**WHAT THE EXERCISE ASKS:**
Search the material for "névjegy" and copy each line in which it is found.

*** RECORDS SUPPLIED Section Begins ***

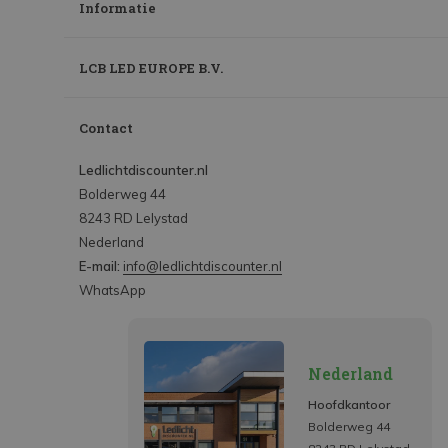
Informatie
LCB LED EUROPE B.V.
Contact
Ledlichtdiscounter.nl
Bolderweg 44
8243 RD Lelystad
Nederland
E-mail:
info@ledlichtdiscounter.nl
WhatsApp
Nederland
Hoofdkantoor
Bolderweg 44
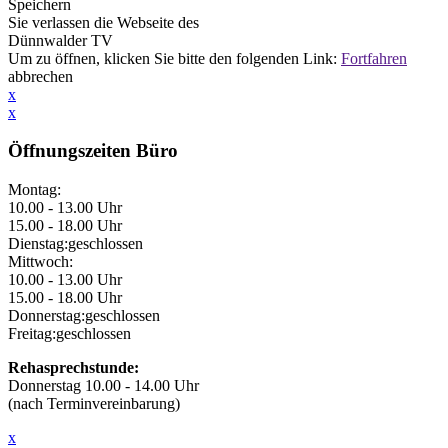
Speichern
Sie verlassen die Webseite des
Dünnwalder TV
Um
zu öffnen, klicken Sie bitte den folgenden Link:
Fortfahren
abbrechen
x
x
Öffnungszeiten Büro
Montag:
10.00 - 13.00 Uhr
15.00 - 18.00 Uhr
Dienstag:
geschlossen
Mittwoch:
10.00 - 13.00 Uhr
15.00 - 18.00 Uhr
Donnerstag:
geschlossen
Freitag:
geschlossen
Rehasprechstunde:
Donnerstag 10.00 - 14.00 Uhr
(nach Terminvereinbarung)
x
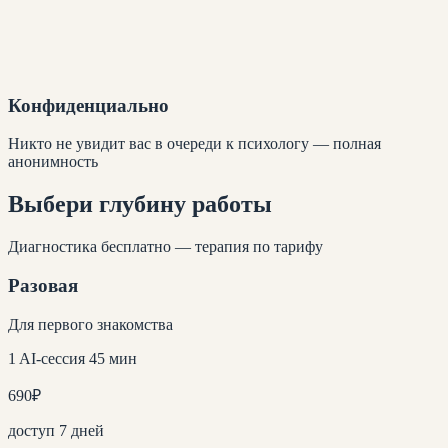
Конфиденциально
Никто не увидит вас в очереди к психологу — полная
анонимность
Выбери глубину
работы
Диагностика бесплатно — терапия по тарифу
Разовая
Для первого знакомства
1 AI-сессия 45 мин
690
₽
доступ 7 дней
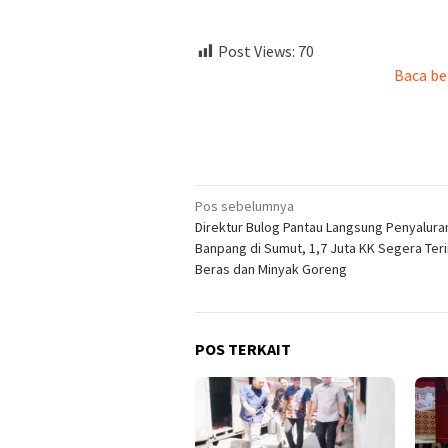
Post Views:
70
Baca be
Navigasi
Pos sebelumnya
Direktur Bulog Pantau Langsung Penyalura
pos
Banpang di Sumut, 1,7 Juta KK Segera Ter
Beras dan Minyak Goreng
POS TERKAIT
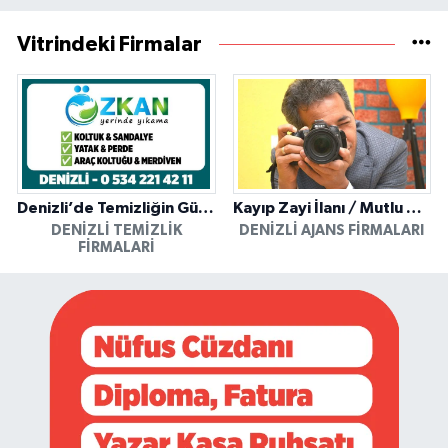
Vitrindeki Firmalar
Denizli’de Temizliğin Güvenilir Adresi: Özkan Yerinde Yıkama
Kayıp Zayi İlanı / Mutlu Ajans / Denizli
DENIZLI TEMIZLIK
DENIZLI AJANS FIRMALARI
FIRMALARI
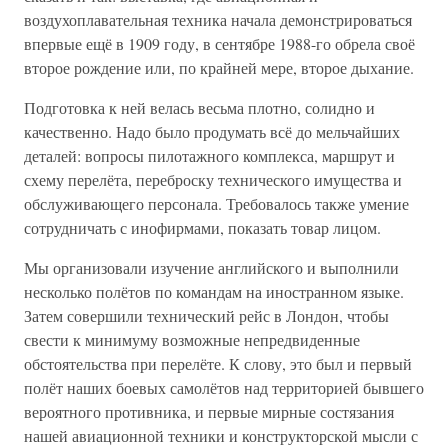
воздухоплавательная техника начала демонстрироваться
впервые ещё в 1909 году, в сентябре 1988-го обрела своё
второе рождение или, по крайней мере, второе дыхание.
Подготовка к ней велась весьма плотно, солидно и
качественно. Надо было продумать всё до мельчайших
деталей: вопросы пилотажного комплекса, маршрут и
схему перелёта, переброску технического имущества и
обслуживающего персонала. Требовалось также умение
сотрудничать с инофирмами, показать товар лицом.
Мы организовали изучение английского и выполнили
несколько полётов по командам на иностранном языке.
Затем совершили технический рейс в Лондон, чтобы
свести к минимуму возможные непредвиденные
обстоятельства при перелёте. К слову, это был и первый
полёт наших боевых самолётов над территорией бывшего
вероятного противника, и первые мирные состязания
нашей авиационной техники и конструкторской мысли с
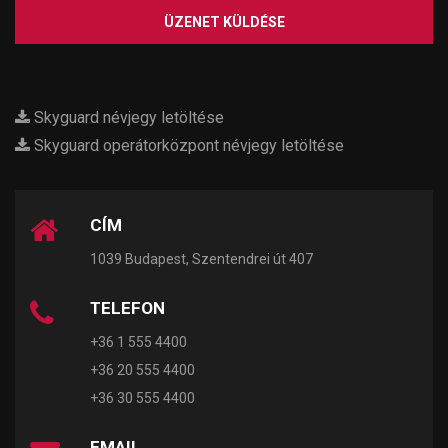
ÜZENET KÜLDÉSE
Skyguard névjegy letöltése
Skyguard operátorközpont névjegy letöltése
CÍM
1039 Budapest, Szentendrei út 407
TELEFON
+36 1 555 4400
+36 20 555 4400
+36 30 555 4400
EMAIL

*** RECORDS SUPPLIED Section Ends ***

**FINISHED EXERCISE:**
Skyguard névjegy letöltése
Skyguard operátorközpont névjegy letöltése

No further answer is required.